I think about the girl who used to disappear into the background of her own life.
The teenager who only contributed exactly as much as she thought was allowed.
The woman in that rehearsal dinner photo who looked like a frame for someone else’s masterpiece.
She’s always done this. I just didn’t understand the pattern until now.
“You know who wouldn’t do that?” I ask.
She looks up. “Who?”
I pick up the penguin and hold him up so he’s staring her in the face.
“Gerald?”
“Gerald would never make you feel like a burden. Gerald is ride-or-die. He came off that wall for you. You think he’s thinking about the effort? No. Gerald is fully committed.”
She starts laughing so hard her shoulders shake. “You’re insane.”
“Gerald would like you to accept the vacation.”
She shakes her head, still laughing. “Okay,” she says, catching her breath. “Okay. Two weeks.”
We sit there for a moment under the stars and enjoy the silence. I reach out and pat her bare thigh once. “Come on. It’s getting cold.”
She stands up and stretches her arms over her head. “I need a shower before bed.”

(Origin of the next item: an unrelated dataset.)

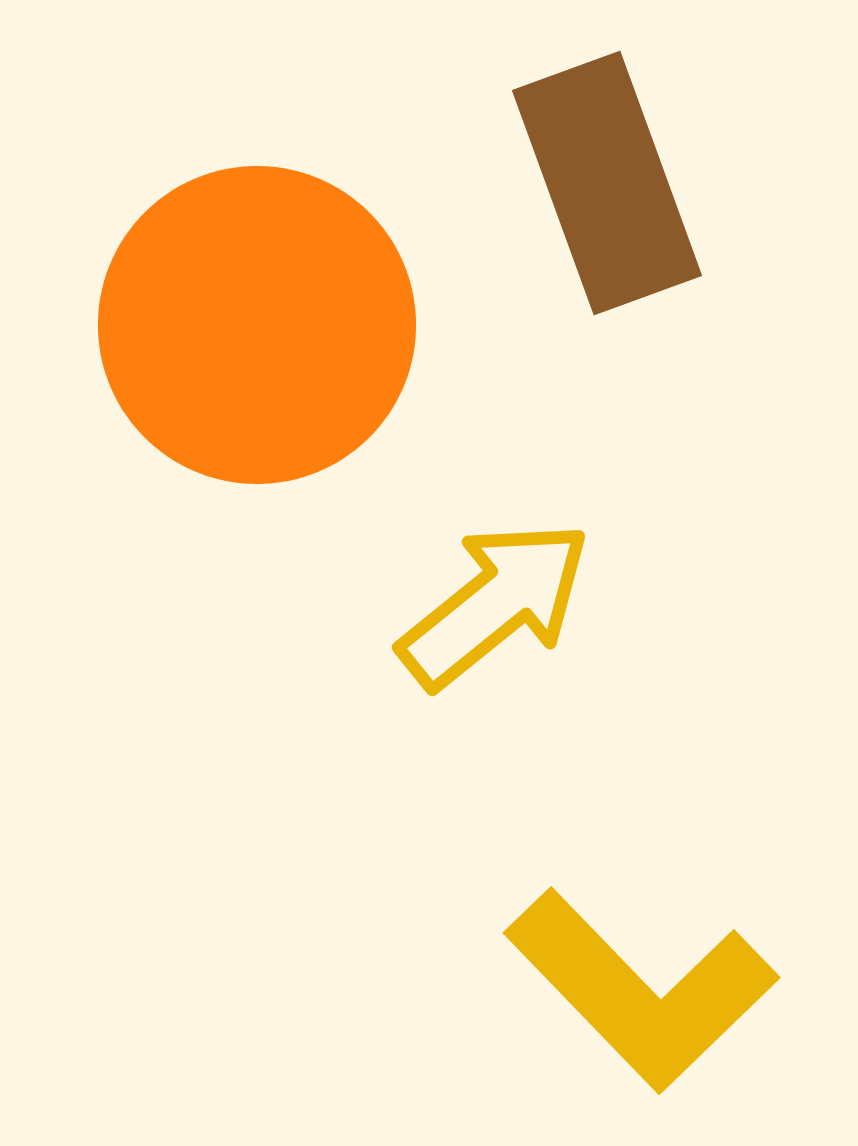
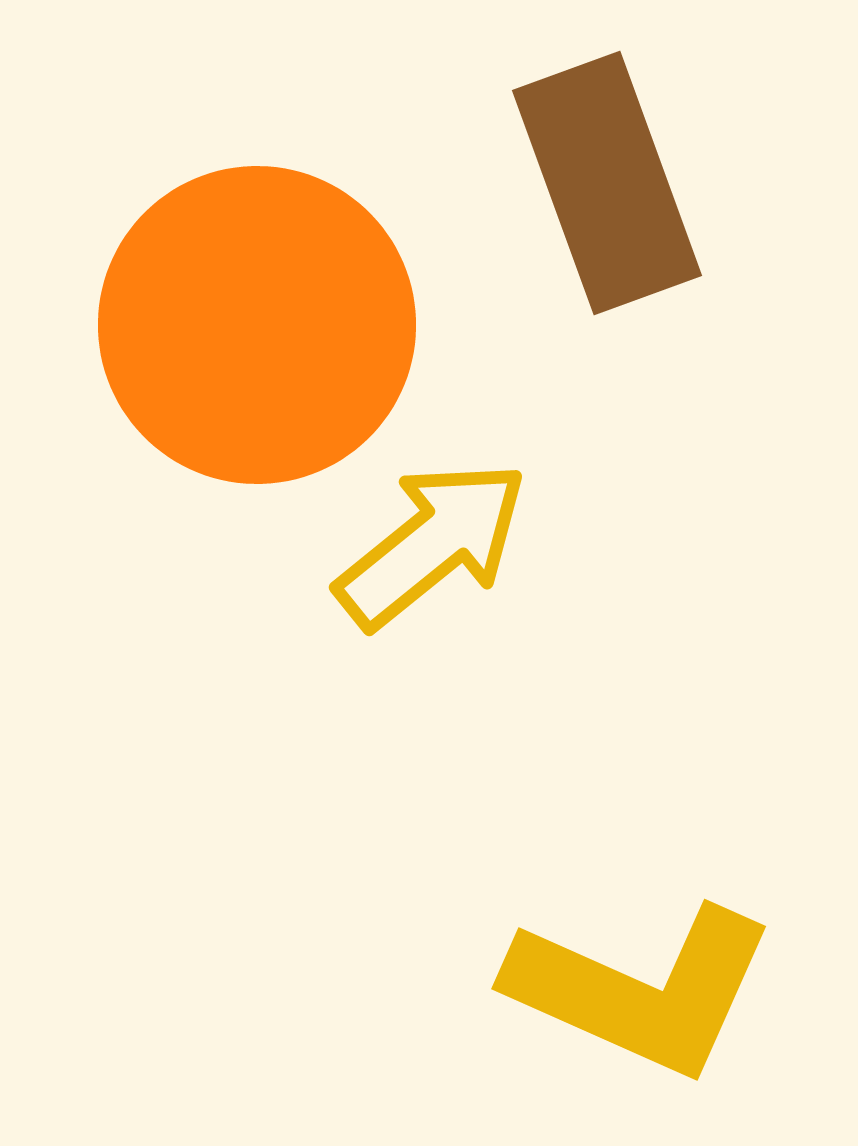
yellow arrow: moved 63 px left, 60 px up
yellow L-shape: rotated 22 degrees counterclockwise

I pick up Gerald and hold him at eye level. “Hear that?” I tell the bird in a low, conspiratorial voice. “We’re getting a show.”
Her mouth falls open. “Griffin!”
She shoves me with both hands. I don’t budge, but I let her think she moved me an inch. She shoves me again, laughing as we walk back toward our room.
“Give me my penguin,” she says, reaching for him.
“Gerald is with me now.”
“That’s my penguin.”
“Gerald decides for himself. Ask him.”
She looks at Gerald. Gerald looks back with his far-apart eyes. She snatches him anyway.